Floating Wood with Lead Attachment

Problem Statement

A wooden stick with a square cross-section and specific gravity of 0.65 is floating upright in water. Given:

Width: 80 mm (0.08 m)
Length: 1.5 m
Length of wood submerged in water: 1.2 m
Specific weight of lead: 120 kN/m³
Target: To determine the weight of lead required to be attached at the bottom so that the stick remains upright with 0.3 m out of water.

Solution

1. Define the Equilibrium Condition

The total weight of the wood and lead must equal the buoyant force: \[ \gamma_{\text{wood}} V_{\text{wood}} + \gamma_{\text{lead}} V_{\text{lead}} = \gamma_{\text{water}} V_{\text{displaced water}} \]

2. Calculate the Weight of Wood

\[ W_{\text{wood}} = 0.65 \times 9810 \times (0.08)^2 \times 1.5 \] \[ = 61.214 \text{ N} \]

3. Calculate the Buoyant Force

\[ F_B = 9810 \times \left[(0.08)^2 \times 1.2 + V_{\text{lead}}\right] \] \[ = 75.34 + 9810 V_{\text{lead}} \]

4. Solve for the Volume of Lead

\[ 61.214 + 120000 V_{\text{lead}} = 75.34 + 9810 V_{\text{lead}} \] Solving for \( V_{\text{lead}} \), \[ V_{\text{lead}} = 0.000128 \text{ m}^3 \]

5. Calculate the Weight of Lead

\[ W_{\text{lead}} = \gamma_{\text{lead}} V_{\text{lead}} \] \[ = 120000 \times 0.000128 \] \[ = 15.38 \text{ N} \]

Final Result:

Weight of lead required: 15.38 N

Explanation

1. Floating Equilibrium:
The piece of wood floats upright because the buoyant force exerted by the water balances the total weight of the wood and attached lead. Since part of the wood remains above the water, we calculate the submerged volume and use Archimedes’ principle.
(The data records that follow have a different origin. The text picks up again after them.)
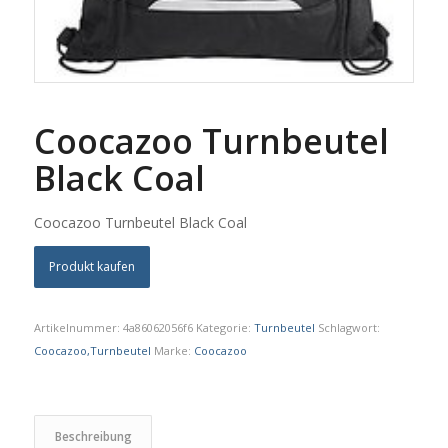
Coocazoo Turnbeutel
Black Coal
Coocazoo Turnbeutel Black Coal
Produkt kaufen
Artikelnummer:
4a86062056f6
Kategorie:
Turnbeutel
Schlagwort:
Coocazoo,Turnbeutel
Marke:
Coocazoo
Beschreibung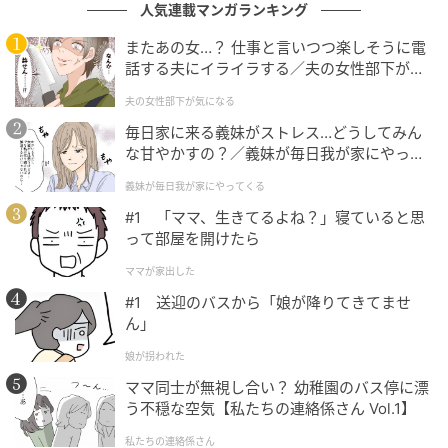
人気連載マンガランキング
またあの女…？ 仕事と言いつつ楽しそうに電
話する夫にイライラする／夫の女性部下が気
になる（1）【夫婦の危機 まんが】
夫の女性部下が気になる
毎日家に来る義妹がストレス…どうしてみん
な甘やかすの？／義妹が毎日我が家にやって
くる（1）【義父母がシンドイんです！ まん
義妹が毎日我が家にやってくる
が】
#1 「ママ、生きてるよね？」寝ていると思
って部屋を開けたら
ママが家出した
#1 送迎のバスから「娘が降りてきてませ
ん」
出典：リビング大阪Web
娘が拐われた
生ハムの盛り合わせ 1320円
ママ同士が無視し合い？ 幼稚園のバス停に漂
う不穏な空気【私たちの連絡係さん Vol.1】
私たちの連絡係さん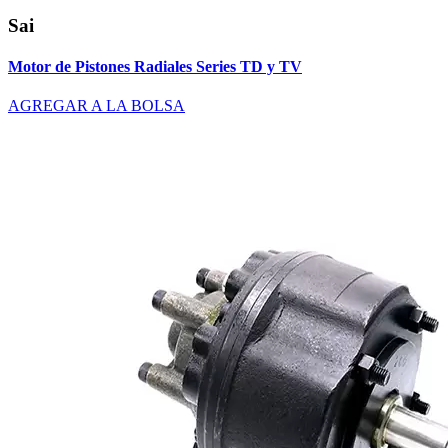
Sai
Motor de Pistones Radiales Series TD y TV
AGREGAR A LA BOLSA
2. Importance of the Lead Weight:
The wood itself is not heavy enough to stay upright with the required portion out of the water. By attaching lead at the bottom, we lower the center of gravity, making the floating object more stable and achieving equilibrium.

3. Volume of Lead:
The small volume of lead found here indicates that a high-density material (lead) is effective for adjusting buoyancy with minimal material.

4. Archimedes’ Principle Application:
The total weight of the system must equal the buoyant force exerted by the displaced water. Since fresh water has a density of 9810 N/m³, we use this value to determine the necessary lead volume.

Physical Meaning

1. Stability of Floating Objects:
In real-world applications, boats, ships, and floating structures need to maintain stability. By adjusting the weight distribution, such structures can achieve a desired floating position.

2. Use of High-Density Materials:
Lead is often used in ballast applications because it has a high density and allows for fine-tuning the buoyancy of a floating object without adding too much volume.

3. Engineering Considerations:
Engineers must consider the weight distribution and buoyancy of floating structures to prevent tipping and ensure they remain upright in water.